▸ **What you need to do**
Go through the data and copy every line exactly, but not the images.

******************************

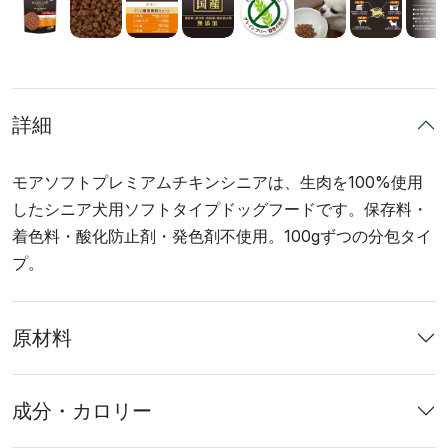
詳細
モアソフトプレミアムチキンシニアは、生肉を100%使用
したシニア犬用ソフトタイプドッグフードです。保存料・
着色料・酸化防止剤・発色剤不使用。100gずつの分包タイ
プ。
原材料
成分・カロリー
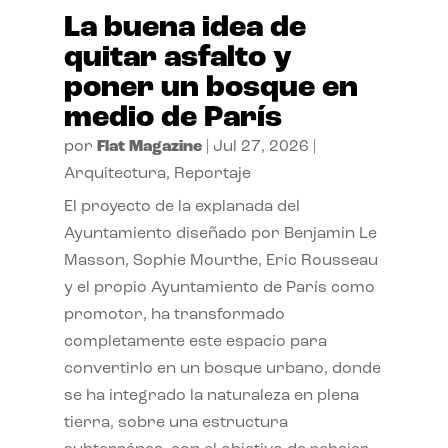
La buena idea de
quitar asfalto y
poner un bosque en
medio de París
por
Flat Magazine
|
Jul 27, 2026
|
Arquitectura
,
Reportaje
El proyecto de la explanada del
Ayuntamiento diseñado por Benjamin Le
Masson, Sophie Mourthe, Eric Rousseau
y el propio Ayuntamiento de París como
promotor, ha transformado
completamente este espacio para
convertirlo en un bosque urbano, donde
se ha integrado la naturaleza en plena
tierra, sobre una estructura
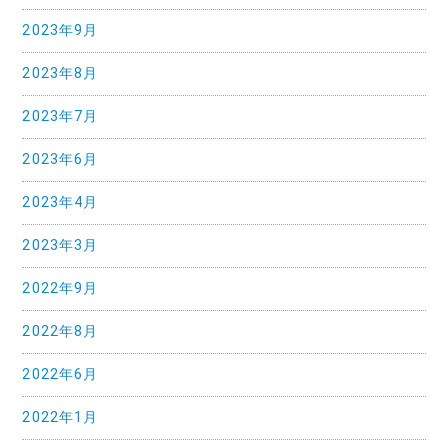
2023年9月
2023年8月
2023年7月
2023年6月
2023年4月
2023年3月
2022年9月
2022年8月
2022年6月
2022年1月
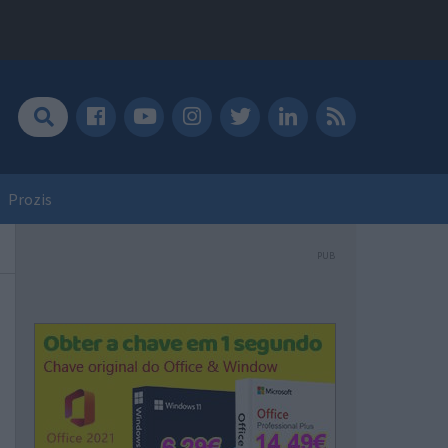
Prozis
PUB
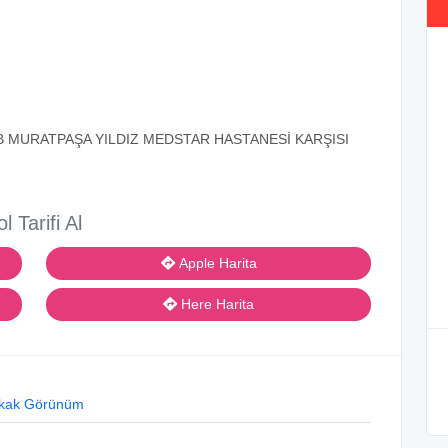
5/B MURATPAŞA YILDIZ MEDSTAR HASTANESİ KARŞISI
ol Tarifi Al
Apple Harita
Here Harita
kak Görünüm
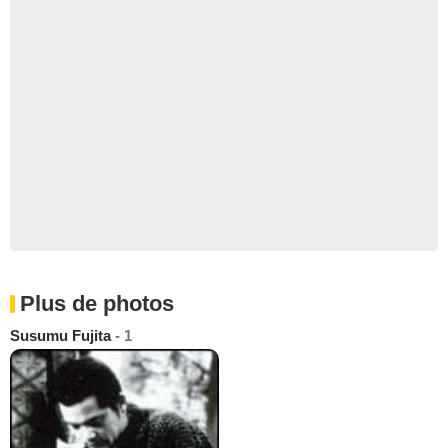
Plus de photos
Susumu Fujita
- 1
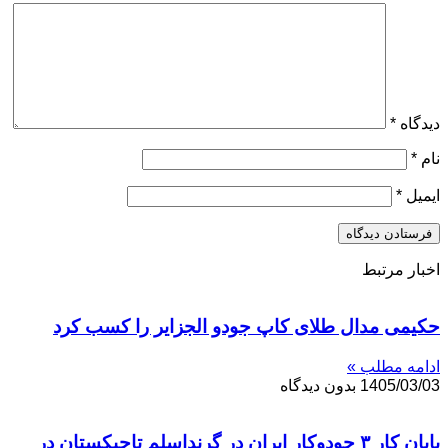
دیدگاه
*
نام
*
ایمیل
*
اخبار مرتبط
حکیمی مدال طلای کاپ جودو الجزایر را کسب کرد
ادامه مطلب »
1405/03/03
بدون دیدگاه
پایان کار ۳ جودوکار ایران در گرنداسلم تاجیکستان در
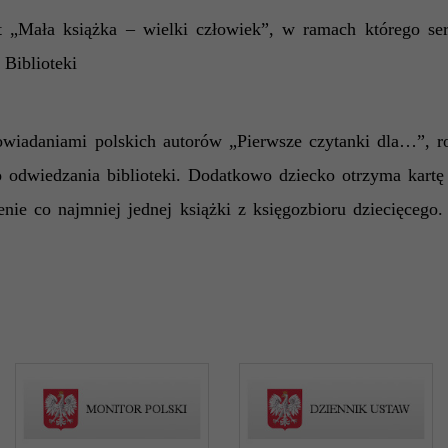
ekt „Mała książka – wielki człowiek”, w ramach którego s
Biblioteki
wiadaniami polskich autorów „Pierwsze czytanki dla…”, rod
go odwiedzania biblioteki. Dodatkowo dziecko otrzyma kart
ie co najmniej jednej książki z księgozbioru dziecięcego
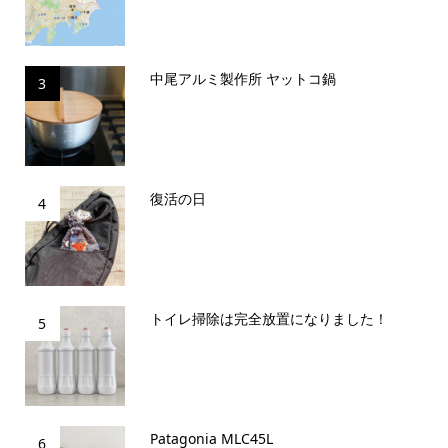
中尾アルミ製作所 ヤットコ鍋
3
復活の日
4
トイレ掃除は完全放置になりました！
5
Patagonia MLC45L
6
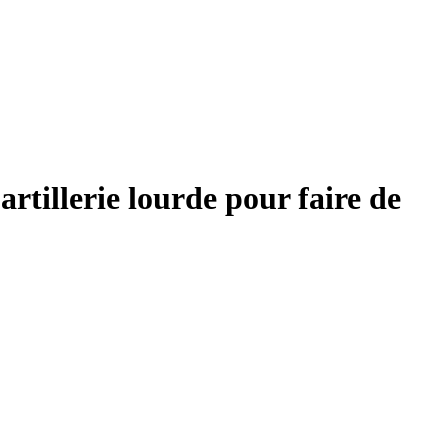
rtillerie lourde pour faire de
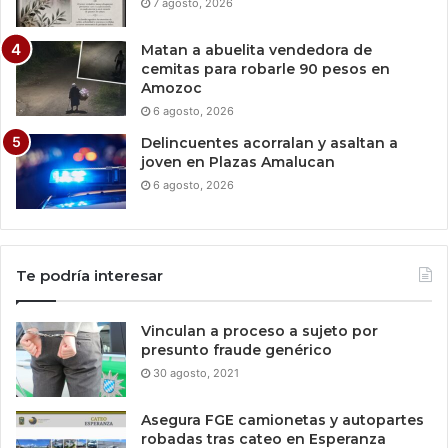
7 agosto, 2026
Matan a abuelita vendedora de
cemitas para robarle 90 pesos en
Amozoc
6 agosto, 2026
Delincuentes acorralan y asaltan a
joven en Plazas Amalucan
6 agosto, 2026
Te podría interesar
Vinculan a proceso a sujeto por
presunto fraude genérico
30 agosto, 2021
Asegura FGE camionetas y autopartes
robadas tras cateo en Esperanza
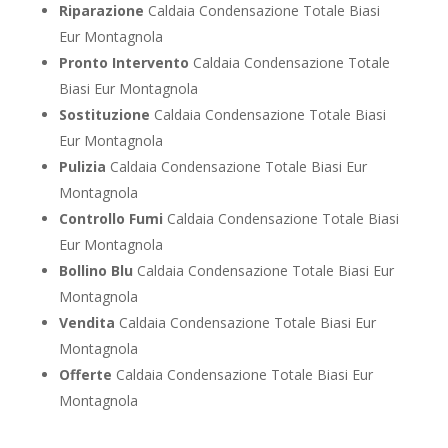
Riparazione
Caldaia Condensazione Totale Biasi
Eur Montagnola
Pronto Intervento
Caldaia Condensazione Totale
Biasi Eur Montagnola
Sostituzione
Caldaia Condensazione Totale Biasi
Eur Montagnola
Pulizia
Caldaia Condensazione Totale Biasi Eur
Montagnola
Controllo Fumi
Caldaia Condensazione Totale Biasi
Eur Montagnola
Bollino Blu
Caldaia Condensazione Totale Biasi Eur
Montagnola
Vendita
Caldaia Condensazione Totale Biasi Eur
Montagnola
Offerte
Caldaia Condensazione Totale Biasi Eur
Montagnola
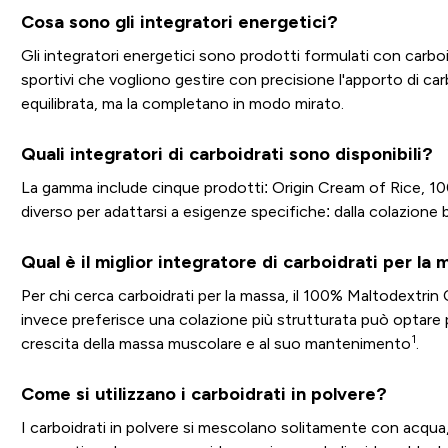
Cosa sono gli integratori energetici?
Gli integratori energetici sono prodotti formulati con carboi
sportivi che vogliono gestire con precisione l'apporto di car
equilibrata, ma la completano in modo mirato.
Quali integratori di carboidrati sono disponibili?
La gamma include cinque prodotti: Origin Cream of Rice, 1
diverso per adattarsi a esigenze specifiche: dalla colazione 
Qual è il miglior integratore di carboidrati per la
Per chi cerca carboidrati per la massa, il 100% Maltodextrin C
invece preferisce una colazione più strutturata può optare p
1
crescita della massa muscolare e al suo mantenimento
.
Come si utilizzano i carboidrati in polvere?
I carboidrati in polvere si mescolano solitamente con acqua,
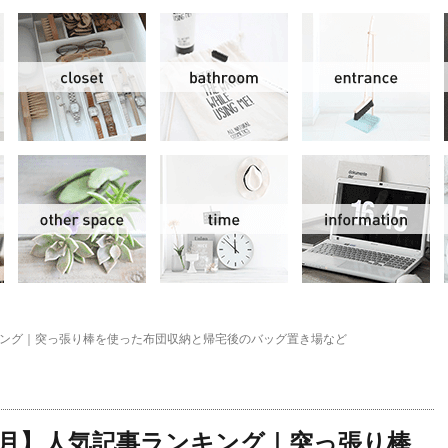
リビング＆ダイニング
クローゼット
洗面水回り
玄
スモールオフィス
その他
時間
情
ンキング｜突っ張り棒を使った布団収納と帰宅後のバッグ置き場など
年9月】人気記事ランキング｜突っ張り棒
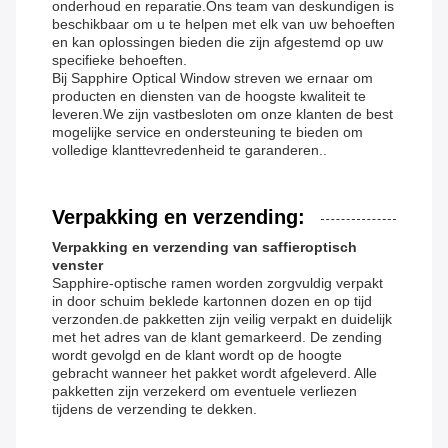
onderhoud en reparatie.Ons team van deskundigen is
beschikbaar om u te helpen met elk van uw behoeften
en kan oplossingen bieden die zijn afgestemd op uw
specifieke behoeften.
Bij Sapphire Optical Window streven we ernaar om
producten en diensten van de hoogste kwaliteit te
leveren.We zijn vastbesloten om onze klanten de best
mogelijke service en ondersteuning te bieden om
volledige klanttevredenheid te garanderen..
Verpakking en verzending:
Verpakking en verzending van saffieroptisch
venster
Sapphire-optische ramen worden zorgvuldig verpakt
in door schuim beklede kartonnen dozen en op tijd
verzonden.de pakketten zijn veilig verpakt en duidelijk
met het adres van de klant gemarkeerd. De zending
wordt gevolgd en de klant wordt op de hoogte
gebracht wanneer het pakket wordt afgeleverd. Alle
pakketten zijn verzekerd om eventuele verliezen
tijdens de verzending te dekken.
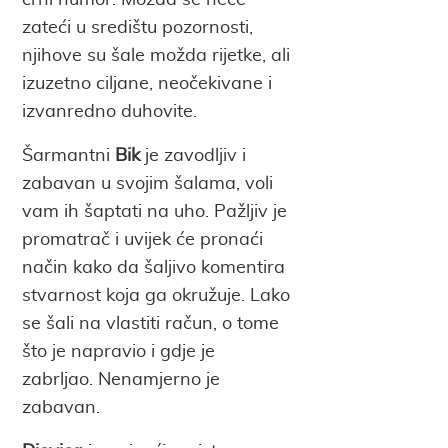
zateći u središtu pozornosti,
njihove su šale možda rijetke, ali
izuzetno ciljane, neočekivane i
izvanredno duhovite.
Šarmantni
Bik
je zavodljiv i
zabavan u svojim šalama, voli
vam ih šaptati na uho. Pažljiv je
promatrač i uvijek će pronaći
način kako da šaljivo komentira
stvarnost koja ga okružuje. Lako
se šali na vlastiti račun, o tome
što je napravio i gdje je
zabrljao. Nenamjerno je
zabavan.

******************************

▸ **Response to this exercise**
詳細
モアソフトプレミアムチキンシニアは、生肉を100%使用
したシニア犬用ソフトタイプドッグフードです。保存料・
着色料・酸化防止剤・発色剤不使用。100gずつの分包タイ
プ。
原材料
成分・カロリー
La buena idea de
quitar asfalto y
poner un bosque en
medio de París
por
Flat Magazine
|
Jul 27, 2026
|
Arquitectura
,
Reportaje
El proyecto de la explanada del
Ayuntamiento diseñado por Benjamin Le
Masson, Sophie Mourthe, Eric Rousseau
y el propio Ayuntamiento de París como
promotor, ha transformado
completamente este espacio para
convertirlo en un bosque urbano, donde
se ha integrado la naturaleza en plena
tierra, sobre una estructura
2023年9月
2023年8月
2023年7月
2023年6月
2023年4月
2023年3月
2022年9月
2022年8月
2022年6月
2022年1月
Prozis
PUB
5/B MURATPAŞA YILDIZ MEDSTAR HASTANESİ KARŞISI
ol Tarifi Al
Apple Harita
Here Harita
kak Görünüm
Plus de photos
Susumu Fujita
- 1
دیدگاه
*
نام
*
ایمیل
*
اخبار مرتبط
حکیمی مدال طلای کاپ جودو الجزایر را کسب کرد
ادامه مطلب »
1405/03/03
بدون دیدگاه
پایان کار ۳ جودوکار ایران در گرنداسلم تاجیکستان در
ekt „Mała książka – wielki człowiek”, w ramach którego s
Biblioteki
wiadaniami polskich autorów „Pierwsze czytanki dla…”, rod
go odwiedzania biblioteki. Dodatkowo dziecko otrzyma kart
ie co najmniej jednej książki z księgozbioru dziecięcego
中尾アルミ製作所 ヤットコ鍋
3
復活の日
4
トイレ掃除は完全放置になりました！
5
Patagonia MLC45L
6
rtillerie lourde pour faire de
7 agosto, 2026
Matan a abuelita vendedora de
cemitas para robarle 90 pesos en
Amozoc
6 agosto, 2026
Delincuentes acorralan y asaltan a
joven en Plazas Amalucan
6 agosto, 2026
Te podría interesar
Vinculan a proceso a sujeto por
presunto fraude genérico
30 agosto, 2021
Asegura FGE camionetas y autopartes
robadas tras cateo en Esperanza
Riparazione
Caldaia Condensazione Totale Biasi
Eur Montagnola
Pronto Intervento
Caldaia Condensazione Totale
Biasi Eur Montagnola
Sostituzione
Caldaia Condensazione Totale Biasi
Eur Montagnola
Pulizia
Caldaia Condensazione Totale Biasi Eur
Montagnola
Controllo Fumi
Caldaia Condensazione Totale Biasi
Eur Montagnola
Bollino Blu
Caldaia Condensazione Totale Biasi Eur
Montagnola
Vendita
Caldaia Condensazione Totale Biasi Eur
Montagnola
Offerte
Caldaia Condensazione Totale Biasi Eur
Montagnola
Cosa sono gli integratori energetici?
Gli integratori energetici sono prodotti formulati con carboi
sportivi che vogliono gestire con precisione l'apporto di car
equilibrata, ma la completano in modo mirato.
Quali integratori di carboidrati sono disponibili?
La gamma include cinque prodotti: Origin Cream of Rice, 1
diverso per adattarsi a esigenze specifiche: dalla colazione 
Qual è il miglior integratore di carboidrati per la
Per chi cerca carboidrati per la massa, il 100% Maltodextrin C
invece preferisce una colazione più strutturata può optare p
1
crescita della massa muscolare e al suo mantenimento
.
Come si utilizzano i carboidrati in polvere?
I carboidrati in polvere si mescolano solitamente con acqua,
リビング＆ダイニング
クローゼット
洗面水回り
玄
スモールオフィス
その他
時間
情
ンキング｜突っ張り棒を使った布団収納と帰宅後のバッグ置き場など
年9月】人気記事ランキング｜突っ張り棒
onderhoud en reparatie.Ons team van deskundigen is
beschikbaar om u te helpen met elk van uw behoeften
en kan oplossingen bieden die zijn afgestemd op uw
specifieke behoeften.
Bij Sapphire Optical Window streven we ernaar om
producten en diensten van de hoogste kwaliteit te
leveren.We zijn vastbesloten om onze klanten de best
mogelijke service en ondersteuning te bieden om
volledige klanttevredenheid te garanderen..
Verpakking en verzending:
Verpakking en verzending van saffieroptisch
venster
Sapphire-optische ramen worden zorgvuldig verpakt
in door schuim beklede kartonnen dozen en op tijd
verzonden.de pakketten zijn veilig verpakt en duidelijk
met het adres van de klant gemarkeerd. De zending
wordt gevolgd en de klant wordt op de hoogte
gebracht wanneer het pakket wordt afgeleverd. Alle
pakketten zijn verzekerd om eventuele verliezen
tijdens de verzending te dekken.
zateći u središtu pozornosti,
njihove su šale možda rijetke, ali
izuzetno ciljane, neočekivane i
izvanredno duhovite.
Šarmantni
Bik
je zavodljiv i
zabavan u svojim šalama, voli
vam ih šaptati na uho. Pažljiv je
promatrač i uvijek će pronaći
način kako da šaljivo komentira
stvarnost koja ga okružuje. Lako
se šali na vlastiti račun, o tome
što je napravio i gdje je
zabrljao. Nenamjerno je
zabavan.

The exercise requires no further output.